As the saying goes: "I've been rich and I've been poor; rich is better." Stickler that I am for correctly giving credit, I did a Google search and came up with no less than four people this has been attributed to. But Sophie Tucker had the most votes.

C said...

they say that money can't buy happiness....
but i say fuck that, yes it can....
wishing you lots of luck in the lottery. diane and i often fantasize what we will do when we win... its fun until we are slapped back to reality by the phone ringing off the hook by yet one more bill collector... who is threatening to take back the clothes on our back and the soup we just ate, even if it means making us puke to do it and leaving us naked as jay birds.
we're changing our number.


Pam said...

Good luck!! Every time I buy my lottery ticket we give it a big smooch and pin it to the fridge so that I see it each morning and have a little daydream of paying off everyone's mortgages and then having my cats stuffed. They aren't dead yet but I can dream.

A Woman Of No Importance said...

Ah Lady Clippy - Money cannot buy you good breeding and taste, which you have in abundance!

By the way, you can't get the staff around here nowadays - Might you be able to recommend a good Scullery Maid to me for Crawford Towers??! x

Busy Bee Suz said...

YOU crack me up!
Really, I thought that was how everyone lived. geeze. I almost feel bad about having a gardener, house cleaner, pool boy, wet nurse and a personal driver.
Well, I take it back, the personal driver is for the dogs. NOT me.
I don't think money gives you true happiness, it just makes your life easier, so you can find more joy in day to day life. That is my take.
I have been poor. I have been not poor. being not poor is better.
Do you want me to send some candles and new tea bags?

Clippy Mat said...

Mike: speaking as someone who started out wi' nowt and has most of it left, I think Sophie was a wise woman. ;-)

C: change your number fast girl. those debt collectors have no heart. LOL

Pam: Cat lover then?
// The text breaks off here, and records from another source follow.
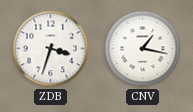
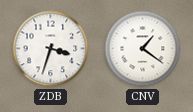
CNV: 1:17 -> 1:21
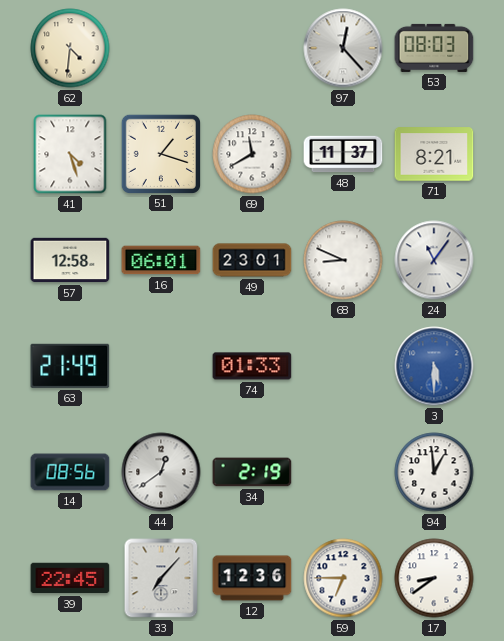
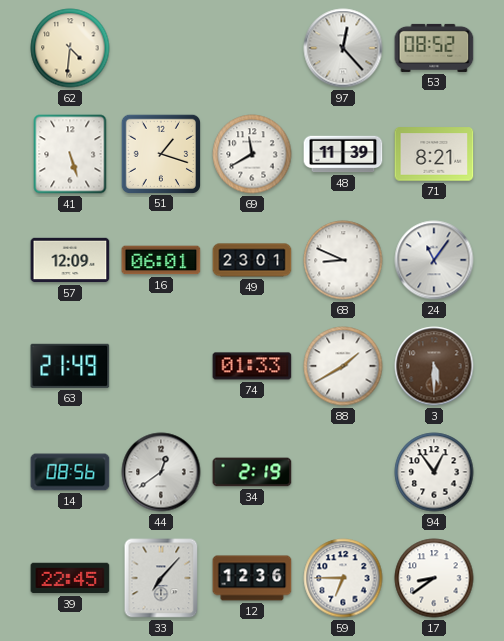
53: 08:03 -> 08:52
41: 4:27 -> 5:27
48: 11:37 -> 11:39
57: 12:58 -> 12:09
88: none -> 1:40
3 dial: blue -> brown
94: 12:59 -> 12:54
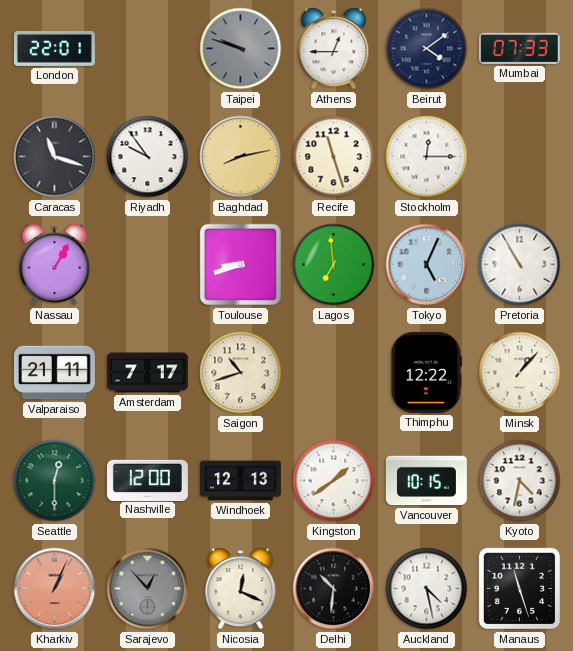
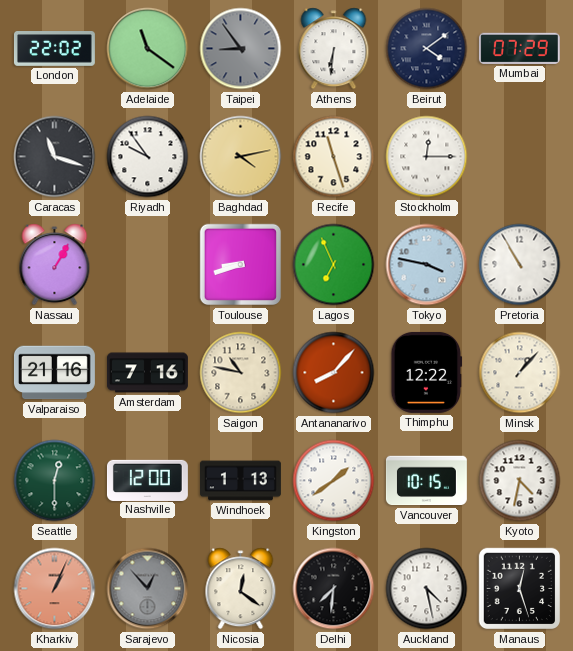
London: 22:01 -> 22:02
Adelaide: none -> 11:21
Taipei: 9:48 -> 8:54
Athens: 12:45 -> 6:31
Mumbai: 07:33 -> 07:29
Baghdad: 8:13 -> 4:13
Lagos: 6:59 -> 6:56
Tokyo: 5:04 -> 3:47
Valparaiso: 21:11 -> 21:16
Amsterdam: 7:17 -> 7:16
Saigon: 10:42 -> 10:47
Antananarivo: none -> 8:07
Windhoek: 12:13 -> 1:13
Nicosia: 12:19 -> 12:21
Delhi: 10:31 -> 7:31
Manaus: 11:27 -> 12:27
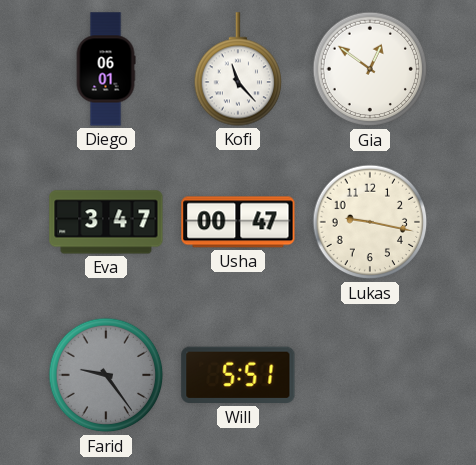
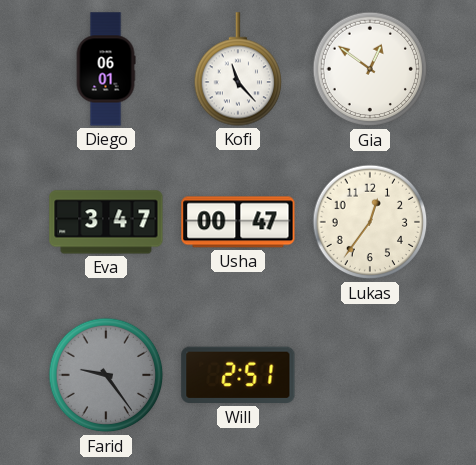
Lukas: 9:17 -> 12:36
Will: 5:51 -> 2:51
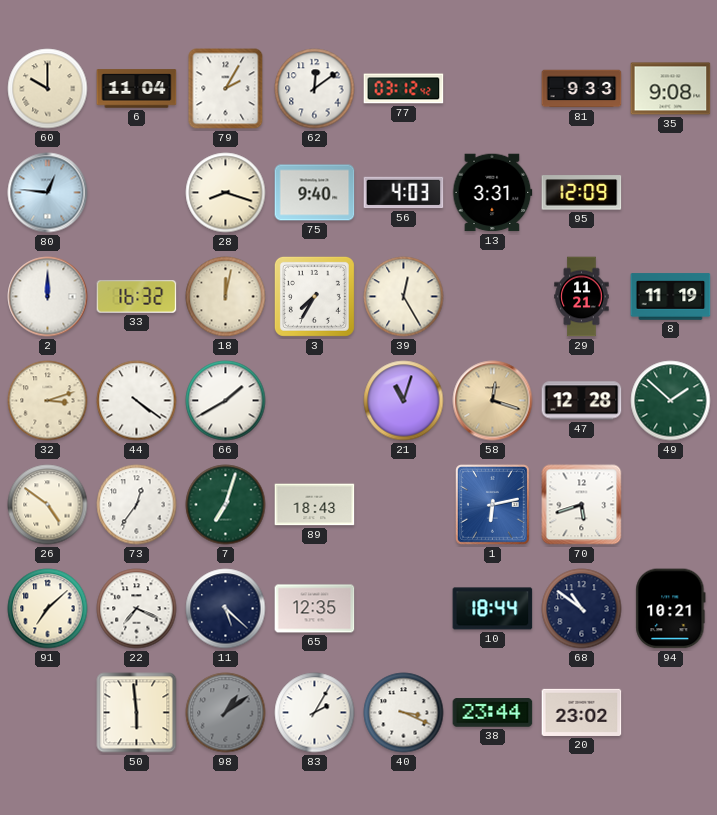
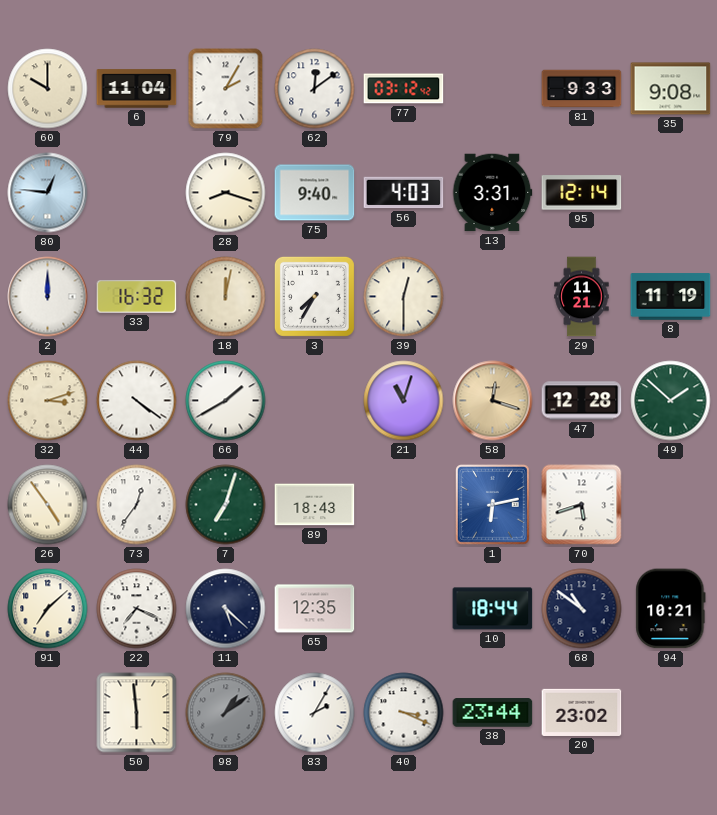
95: 12:09 -> 12:14
39: 12:25 -> 12:30
26: 4:51 -> 4:54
LOL
Keep dreaming. :-)

W.of no I./Lady Crawford:
i can highly recommend the scullery maid and chief cook and bottle washer i have now. aka MOI. how much you paying??

Suz: send candles fast. it's getting dark in here. teabags are hanging out on the line as we speak. should be good for another day or two of brewing. :-))

Grumpy Old Ken said...

Your blog reminds me of the little comedian, Bobby Thompson who you introduced me to a while back. See what good you do in the world'Makes it all worth while.'

Tismee2 said...

Darling, had I only known you lived in such splendour I would have had you round for Pimms by now!

I subscribe to the National Lottery online and every now and again I get an e-mail that says "exciting news about your lottery subscription". I linger a little as the tingle of butterlies increases, knowing it will only be another £10 win, but hoping that it's not. I click the link and hopes my hopes are dashed!

Maybe one day - and I'll buy you a box of Yorkshire Tea bags!

Lakeland Jo said...

I am definitely with Mike H on this one.
Would I have staff, big house, second home, and flash cars?

Evil Twin's Wife said...

I'd love to win the lottery. Too bad we never buy tickets....

The Incredible Woody said...

Money might not buy happiness but I'd damn sure give it a try!!

Gill - That British Woman said...

that reminds me, must go and check my ticket..........I may be a millionaire and don't know it.........don't hold your breath though, hell will freeze over before I win something.........please oh please let there be a trip to Bloor Street this week though!!


Jenn @ Juggling Life said...

If you're happy without money, you'll be happy with it. If you're unhappy without money, you'll still be unhappy with it. I'd sure like to give it a try.